Unavailable, confusing or inconsistent information often poses major challenges for incoming transfer students. Although many institutions and college staff members endeavor arduously to facilitate transfer student success, widespread institutional opacity combined with a lack of publicly available data and metrics comparing transfer paths make the task of facilitating transfer much more difficult.

To try to address these issues at the City University of New York, the ACT project developed the Transfer Explorer (T-Rex) website. T-Rex makes transfer credit policies openly accessible and interpretable for every pair of CUNY’s 20 undergraduate colleges. First launched in 2020, T-Rex has since been expanded to provide degree requirement information and a platform for comparing credit transfer options across colleges and programs, among other features. It has now had close to 200,000 unique users. T-Rex has proven to be such a useful and successful model that it has inspired the development of a national version of Transfer Explorer, which will be hosted by not-for-profit Ithaka and go live later this year with data from an inaugural set of institutions from four states.

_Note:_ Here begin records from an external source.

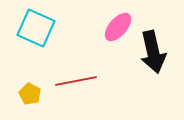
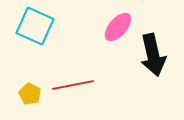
cyan square: moved 1 px left, 2 px up
black arrow: moved 3 px down
red line: moved 3 px left, 4 px down
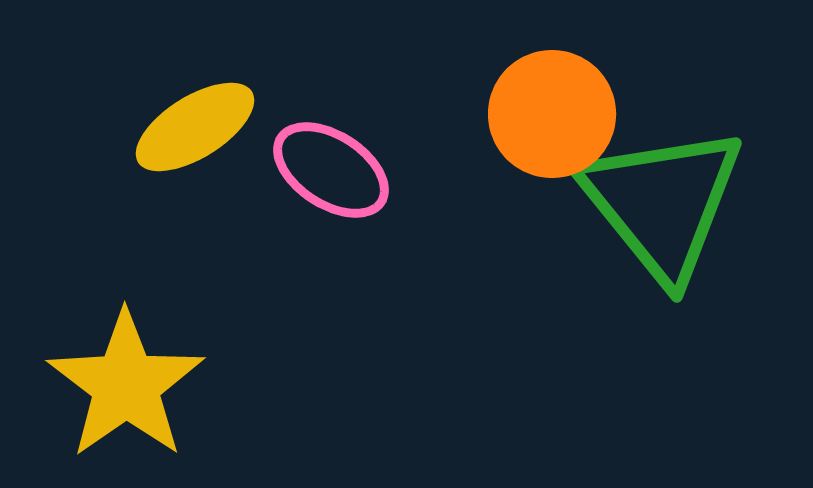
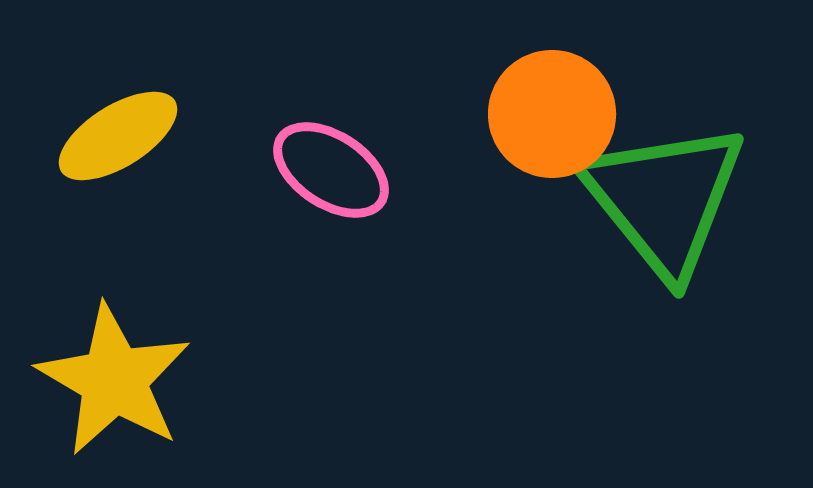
yellow ellipse: moved 77 px left, 9 px down
green triangle: moved 2 px right, 4 px up
yellow star: moved 12 px left, 5 px up; rotated 7 degrees counterclockwise
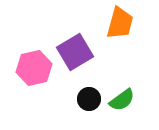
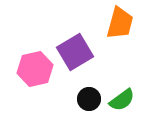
pink hexagon: moved 1 px right, 1 px down
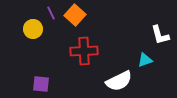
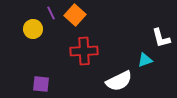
white L-shape: moved 1 px right, 3 px down
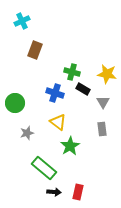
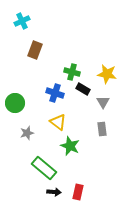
green star: rotated 18 degrees counterclockwise
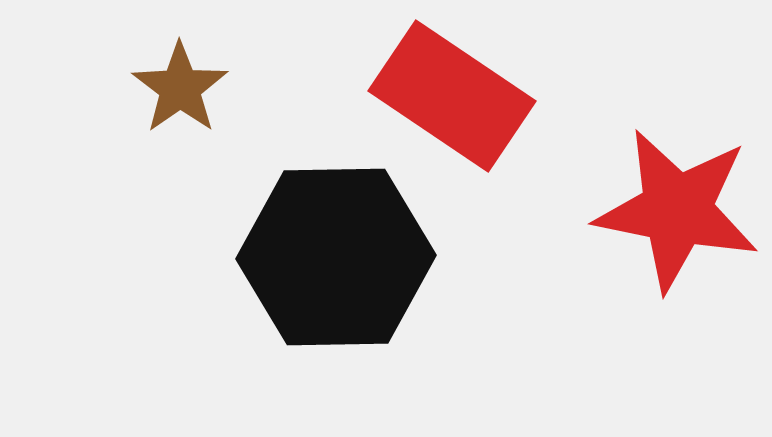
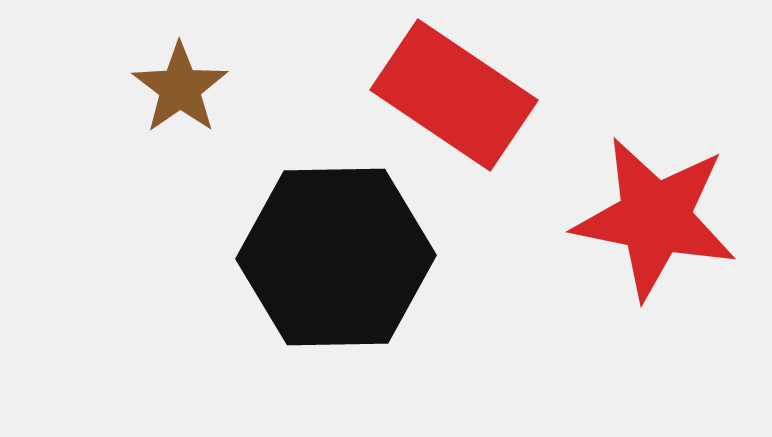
red rectangle: moved 2 px right, 1 px up
red star: moved 22 px left, 8 px down
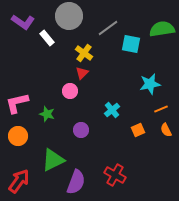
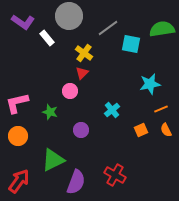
green star: moved 3 px right, 2 px up
orange square: moved 3 px right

Red Articulation of Credit Transfer (ACT) logo

However, providing students and transfer professionals with accurate, transparent planning tools concerning credit transfer is only one part of the puzzle. Transfer-related data is often highly complex (for example, CUNY has over 1.5 million course transfer rules), and often most student outcome data is only accessible to administrators within each individual institution. To wrap one’s head around the overall implications of a college’s transfer policies, including in terms of transfer students’ success, quantitative metrics serve a very important role.

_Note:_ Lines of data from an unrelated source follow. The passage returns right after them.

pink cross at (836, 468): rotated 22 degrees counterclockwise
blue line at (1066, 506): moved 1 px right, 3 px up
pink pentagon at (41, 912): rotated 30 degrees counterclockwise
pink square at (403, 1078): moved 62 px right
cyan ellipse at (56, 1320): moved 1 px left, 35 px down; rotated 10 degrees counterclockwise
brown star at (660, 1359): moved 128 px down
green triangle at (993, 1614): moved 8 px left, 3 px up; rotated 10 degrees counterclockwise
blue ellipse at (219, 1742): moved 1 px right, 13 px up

Measures relevant to transfer student success can be calculated by individual institutions that receive transfer students and those that send transfer students and by consortia of both types of institutions, including university systems. Many measures of transfer student success are calculable with institutional data and may provide important insight into the quality of an institution’s transfer student–related policies and environment.

Here are some examples: What percentage of transfer students re-enroll after their first semester? How do transfer students’ GPAs change in their first post-transfer semester? What percentage of vertical transfer students graduate within three years? What percentage of transferred credits are accepted and how many credits on average count toward transfer students’ intended majors? And how do all these outcomes vary by major? Such metrics, especially when measured across years, offer institutions opportunities to identify areas where progress has been or where improvements could be made.

New transfer students are not served when they unexpectedly find prior credits are not accepted by their destination institution, or when they find they are unable to enroll in courses counting toward their major. Such diversions to academic progress can lead to an early exhaustion of financial aid, imperiling degree completion. Transparency by means of relevant metrics may help institutions better enable positive outcomes and decision-making by current and potential transfer students.

Rethinking Measures of Transfer Student Success

Institutions, including those receiving transfer students, can use several standard measures of student success, such as retention and graduation rates. However, these measures are often calculated excluding transfer students. Although first-time, incoming students do offer a more homogeneous sample for such measures, the exclusion of transfer students from these metrics hides important aspects of a higher education institution’s practices and quality. Not including transfer students in these metrics also puts transfer students’ well-being and success at risk—they may be overlooked as institutions race to optimize the measures that feed into rankings or prioritized reporting requirements.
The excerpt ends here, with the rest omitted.